(MATERIAL PROVIDED)
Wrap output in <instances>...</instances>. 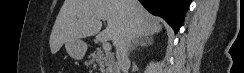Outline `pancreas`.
<instances>
[{
    "mask_svg": "<svg viewBox=\"0 0 244 73\" xmlns=\"http://www.w3.org/2000/svg\"><path fill=\"white\" fill-rule=\"evenodd\" d=\"M96 63H98L100 66L106 65L113 70V73H116L115 71L118 69L117 63L114 59V56L111 52H104L101 49H98L97 51L91 53L88 57L87 65H93L95 66Z\"/></svg>",
    "mask_w": 244,
    "mask_h": 73,
    "instance_id": "obj_1",
    "label": "pancreas"
}]
</instances>
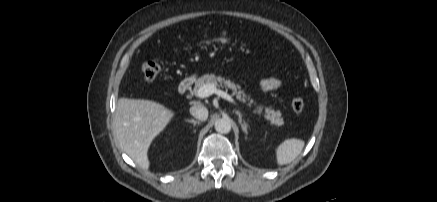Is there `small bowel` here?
Segmentation results:
<instances>
[{
    "mask_svg": "<svg viewBox=\"0 0 437 202\" xmlns=\"http://www.w3.org/2000/svg\"><path fill=\"white\" fill-rule=\"evenodd\" d=\"M282 82L280 79L275 77L264 78L260 81V88L263 91H273L281 87Z\"/></svg>",
    "mask_w": 437,
    "mask_h": 202,
    "instance_id": "c3829d8e",
    "label": "small bowel"
}]
</instances>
(End MATERIAL PROVIDED)
HOW TO COMPLETE THIS TASK >> Go through the entries above and copy each line holding the string "xmlns".

EXERCISE OUTPUT >>
    "mask_svg": "<svg viewBox=\"0 0 244 73\" xmlns=\"http://www.w3.org/2000/svg\"><path fill=\"white\" fill-rule=\"evenodd\" d=\"M96 63H98L100 66L106 65L113 70V73H116L115 71L118 69L117 63L114 59V56L111 52H104L101 49H98L97 51L91 53L88 57L87 65H93L95 66Z\"/></svg>",
    "mask_svg": "<svg viewBox=\"0 0 437 202\" xmlns=\"http://www.w3.org/2000/svg\"><path fill=\"white\" fill-rule=\"evenodd\" d=\"M282 82L280 79L275 77L264 78L260 81V88L263 91H273L281 87Z\"/></svg>",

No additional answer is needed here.